Microsoft Introduces Florence-2: A Versatile Model for Diverse Vision Tasks

Microsoft Introduces Florence-2: A Versatile Model for Diverse Vision Tasks

Sign up for our daily and weekly newsletters to stay updated with the latest AI news and exclusive content.

Today, Microsoft’s Azure AI team unveiled a new vision foundation model called Florence-2 on Hugging Face. Licensed under the permissive MIT license, this model can manage various vision and vision-language tasks using a unified, prompt-based representation. Available in two sizes—232 million and 771 million parameters—it already performs exceptionally well in tasks like captioning, object detection, visual grounding, and segmentation, often outpacing many larger vision models.

Though real-world performance tests are still pending, this model could offer enterprises a single, streamlined approach for handling various vision applications. This means businesses might not have to invest in separate, task-specific vision models that often need extensive fine-tuning to perform tasks outside their primary function.

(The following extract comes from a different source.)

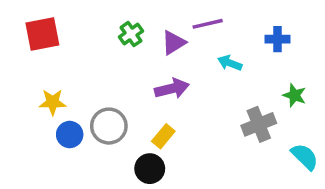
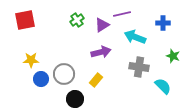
cyan arrow: (230, 63) -> (135, 37), size x1.5
gray cross: (259, 124) -> (139, 67), moved, turned 30
cyan semicircle: (305, 157) -> (163, 86), moved
black circle: (150, 169) -> (75, 99), moved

What makes Florence-2 stand out?

Large language models (LLMs) have become integral to enterprise operations, performing tasks like summarizing content, writing marketing copy, and managing customer service with remarkable adaptability. This success has led researchers to question whether vision models, which have traditionally been task-specific, could achieve similar versatility.

Vision tasks are inherently more complex than text-based natural language processing (NLP) tasks because they require a comprehensive perceptual ability. To achieve a universal representation of diverse vision tasks, a model must understand spatial data at various scales—from broad image-level concepts like object location to fine pixel details and high-level semantic descriptions.

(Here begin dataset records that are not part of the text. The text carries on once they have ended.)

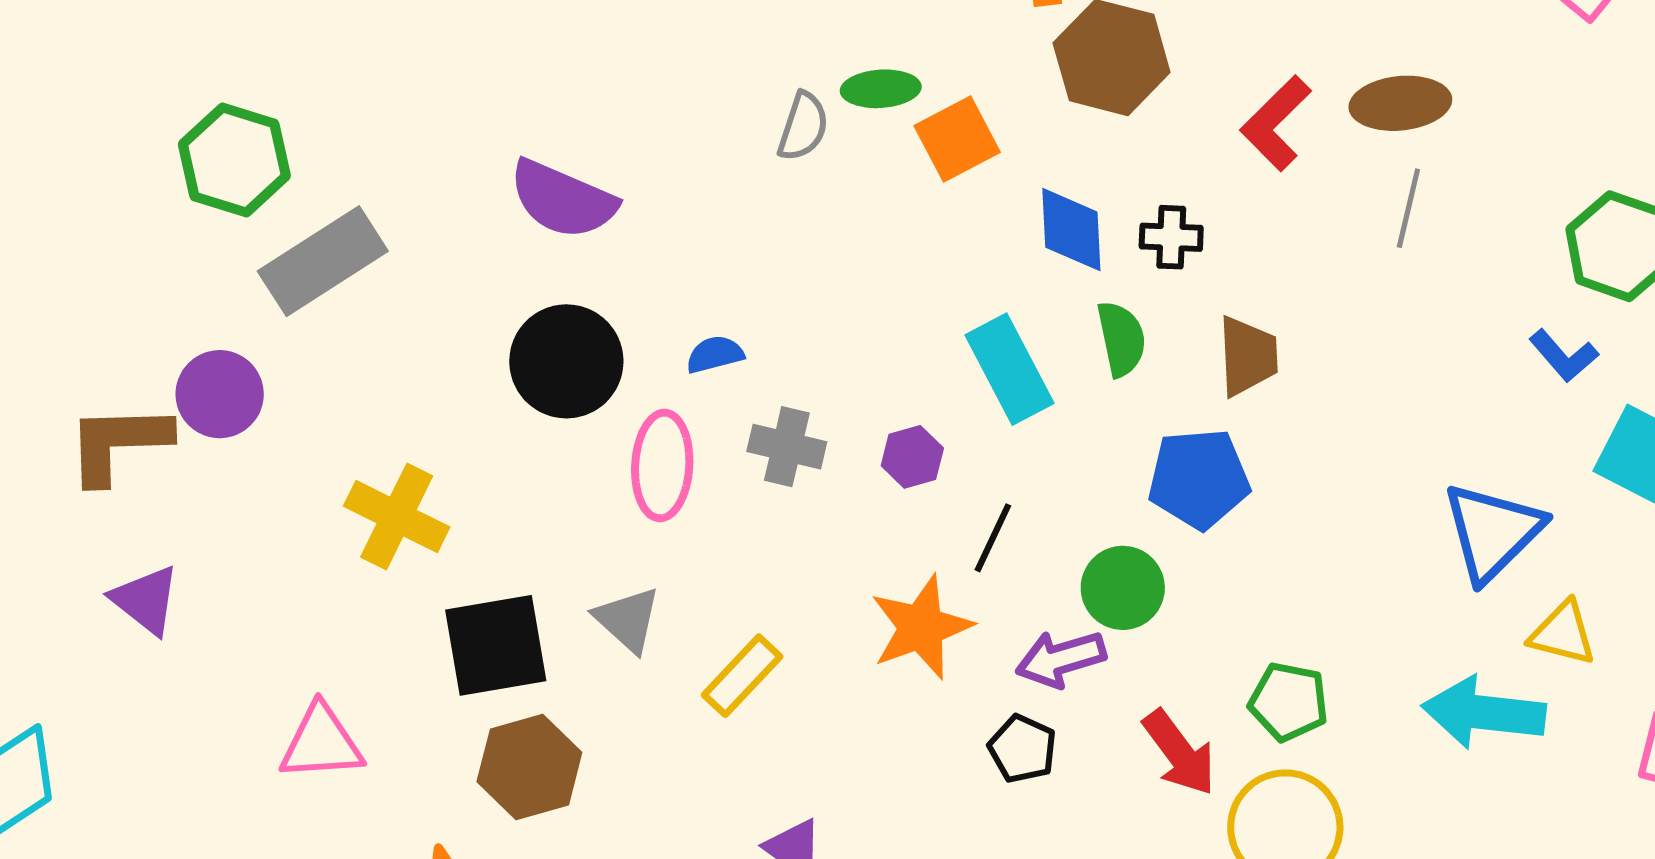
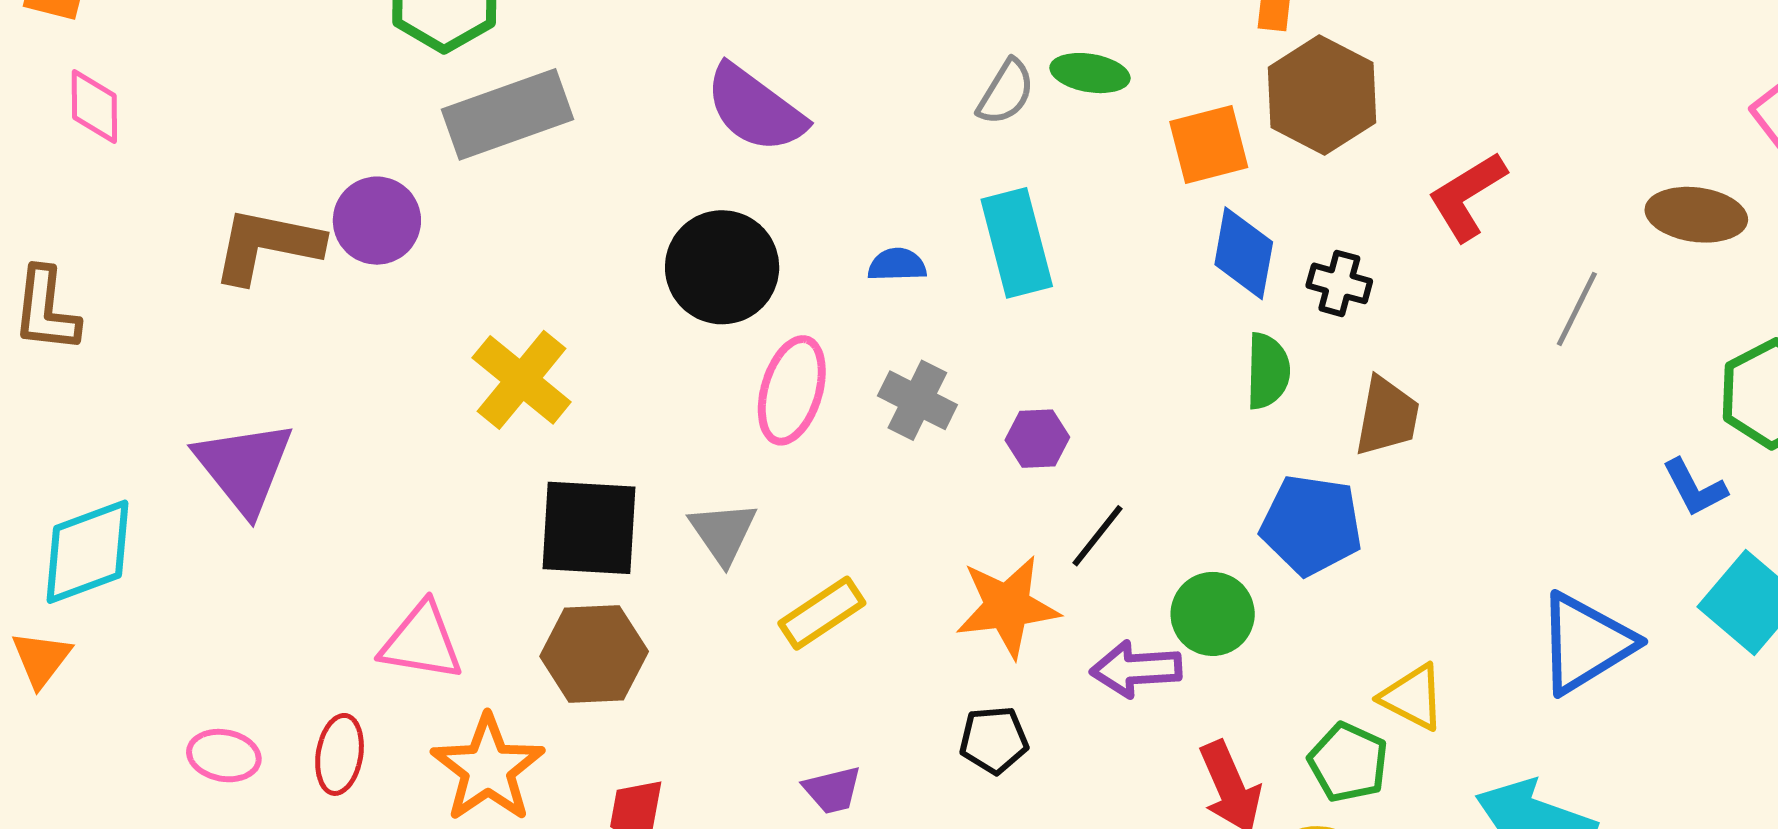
brown ellipse: (1400, 103) -> (1696, 215), moved
orange square: (957, 139) -> (1209, 145), moved
blue semicircle: (715, 354) -> (897, 265), moved
cyan rectangle: (1009, 369) -> (1017, 243), moved
purple triangle: (146, 600) -> (244, 467), moved, size x1.4
yellow triangle: (1563, 633) -> (1413, 697), moved
pink triangle: (321, 743) -> (421, 642), moved
black pentagon: (1022, 749) -> (994, 740), moved, turned 30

Microsoft encountered two significant challenges in this endeavor: the lack of comprehensively annotated visual datasets and the absence of a unified pretraining framework capable of understanding both spatial hierarchy and semantic granularity.

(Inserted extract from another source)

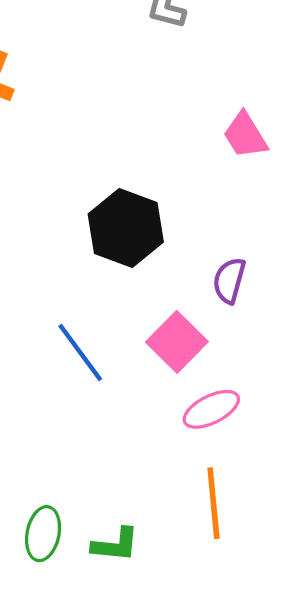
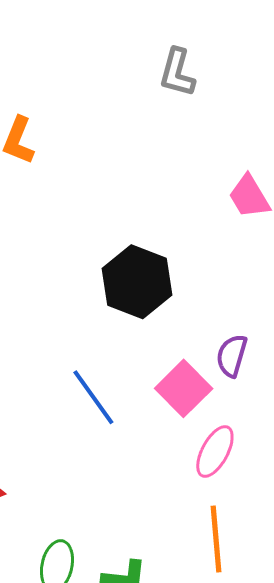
purple semicircle: (229, 280) -> (232, 356), moved
pink ellipse: (211, 409) -> (215, 452), turned -36

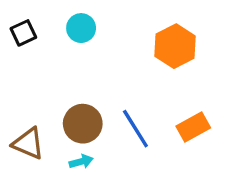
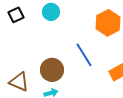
blue line: (135, 129) -> (84, 55), moved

To overcome these obstacles, Microsoft used specialized models to create a visual dataset called FLD-5B, comprising 5.4 billion annotations for 126 million images, covering everything from high-level descriptions to specific regions and objects. Using this data, they trained Florence-2 with a sequence-to-sequence architecture that integrates an image encoder and a multi-modality encoder-decoder. This architecture allows the model to handle various vision tasks without needing task-specific modifications.

All annotations in FLD-5B are standardized into textual outputs, enabling a unified multi-task learning approach using a consistent optimization objective. The result is a versatile vision foundation model capable of performing multiple tasks within a single model governed by a uniform set of parameters, activated through textual prompts—similar to how large language models operate.

Florence-2 outperforms many larger models

When given image and text inputs, Florence-2 can handle tasks like object detection, captioning, visual grounding, and visual question answering, often with performance comparable to or better than many larger models. For example, in a zero-shot captioning test on the COCO dataset, both the 232 million and 771 million versions of Florence-2 scored higher than DeepMind’s 80 billion parameter Flamingo visual language model, with scores of 133 and 135.6, respectively. They also outperformed Microsoft’s visual grounding-specific Kosmos-2 model.

Even when fine-tuned with publicly available human-annotated data, Florence-2, despite its smaller size, competes closely with much larger specialist models in tasks like visual question answering. Its pre-trained backbone enhances performance on downstream tasks like COCO object detection and ADE20K semantic segmentation, surpassing both supervised and self-supervised models. Compared to pre-trained models on ImageNet, Florence-2 improves training efficiency by four times and achieves significant performance boosts of 6.9, 5.5, and 5.9 points on the COCO and ADE20K datasets.

Currently, both pre-trained and fine-tuned versions of Florence-2 in its 232 million and 771 million configurations are available on Hugging Face under an MIT license, allowing for unrestricted distribution and modification for commercial or private use.

Developers are expected to find innovative ways to utilize this model, potentially reducing the need for multiple vision models for different tasks. This could significantly lower computational costs and simplify the development process by using these small, task-agnostic models.